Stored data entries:
+ + + + +

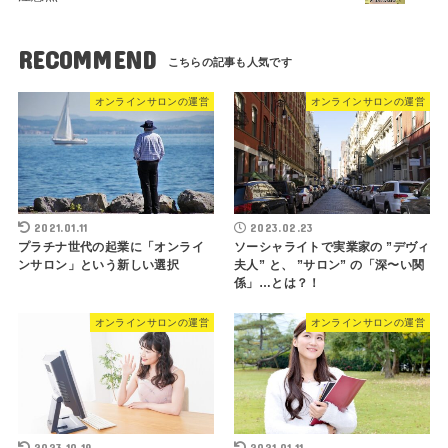
RECOMMEND
オンラインサロンの運営
オンラインサロンの運営
2021.01.11
2023.02.23
プラチナ世代の起業に「オンライ
ソーシャライトで実業家の ”デヴィ
ンサロン」という新しい選択
夫人” と、 ”サロン” の「深〜い関
係」…とは？！
オンラインサロンの運営
オンラインサロンの運営
2023.10.19
2021.01.11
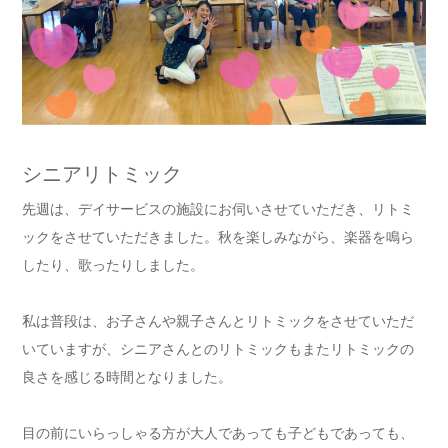
シニアリトミック
先週は、デイサービスの施設にお伺いさせていただき、リトミ
ックをさせていただきました。秋を楽しみながら、楽器を鳴ら
したり、歌ったりしました。
私は普段は、お子さんや親子さんとリトミックをさせていただ
いていますが、シニアさんとのリトミックもまたリトミックの
良さを感じる時間となりました。
目の前にいらっしゃる方が大人であっても子どもであっても、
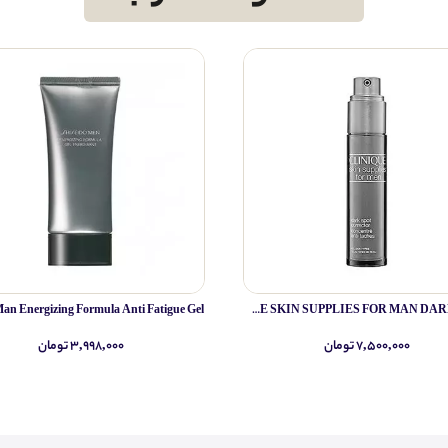
CLINIQUE SKIN SUPPLIES FOR MAN DARK SPOT
۷,۵۰۰,۰۰۰ تومان
۳,۹۹۸,۰۰۰ تومان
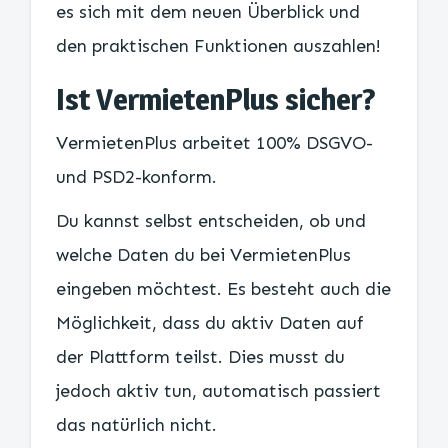
es sich mit dem neuen Überblick und
den praktischen Funktionen auszahlen!
Ist VermietenPlus sicher?
VermietenPlus arbeitet 100% DSGVO-
und PSD2-konform.
Du kannst selbst entscheiden, ob und
welche Daten du bei VermietenPlus
eingeben möchtest. Es besteht auch die
Möglichkeit, dass du aktiv Daten auf
der Plattform teilst. Dies musst du
jedoch aktiv tun, automatisch passiert
das natürlich nicht.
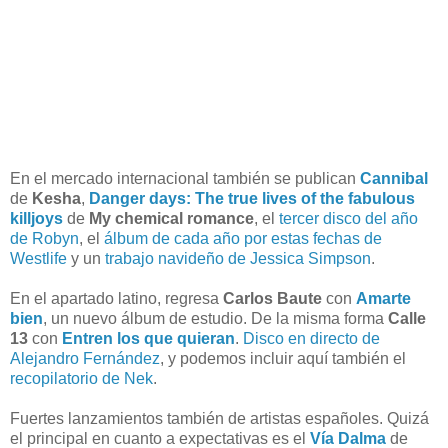
En el mercado internacional también se publican
Cannibal
de
Kesha
,
Danger days: The true lives of the fabulous
killjoys
de
My chemical romance
, el
tercer disco del año
de Robyn
, el
álbum de cada año por estas fechas de
Westlife
y un
trabajo navideño de Jessica Simpson
.
En el apartado latino, regresa
Carlos Baute
con
Amarte
bien
, un nuevo álbum de estudio. De la misma forma
Calle
13
con
Entren los que quieran
.
Disco en directo de
Alejandro Fernández
, y podemos incluir aquí también el
recopilatorio de Nek
.
Fuertes lanzamientos también de artistas españoles. Quizá
el principal en cuanto a expectativas es el
Vía Dalma
de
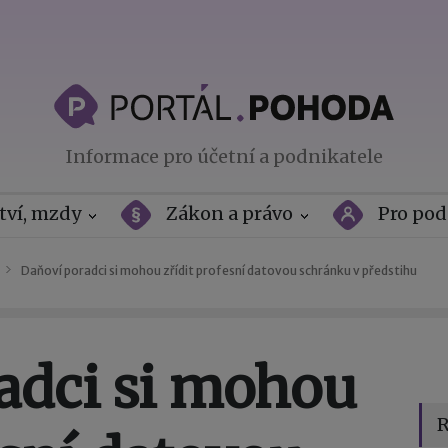
Informace pro účetní a podnikatele
tví, mzdy
Zákon a právo
Pro pod
Daňoví poradci si mohou zřídit profesní datovou schránku v předstihu
adci si mohou
R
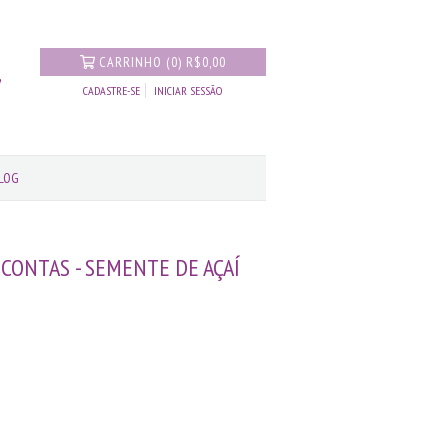
CARRINHO
(
0
)
R$0,00
CADASTRE-SE
INICIAR SESSÃO
LOG
 CONTAS - SEMENTE DE AÇAÍ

+ + + + +

Exercise requirements: Return every line of the preceding records in which the word "aktiv" appears.

Output of the exercise:
Möglichkeit, dass du aktiv Daten auf
jedoch aktiv tun, automatisch passiert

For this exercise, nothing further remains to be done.